Print each record exactly as it appears, but drop the images.

+++ Entries supplied

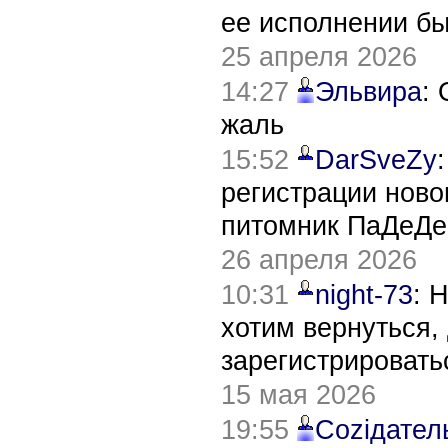
ее исполнении б
25 апреля 2026
14:27
Эльвира
:
жаль
15:52
DarSveZy
регистрации нов
питомник ПаДеДе
26 апреля 2026
10:31
night-73
: 
хотим вернуться,
зарегистрировать
15 мая 2026
19:55
Соziдател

++++++

→ **Output**:
ее исполнении б
25 апреля 2026
14:27
Эльвира
:
жаль
15:52
DarSveZy
регистрации нов
питомник ПаДеДе
26 апреля 2026
10:31
night-73
: 
хотим вернуться,
зарегистрировать
15 мая 2026
19:55
Соziдател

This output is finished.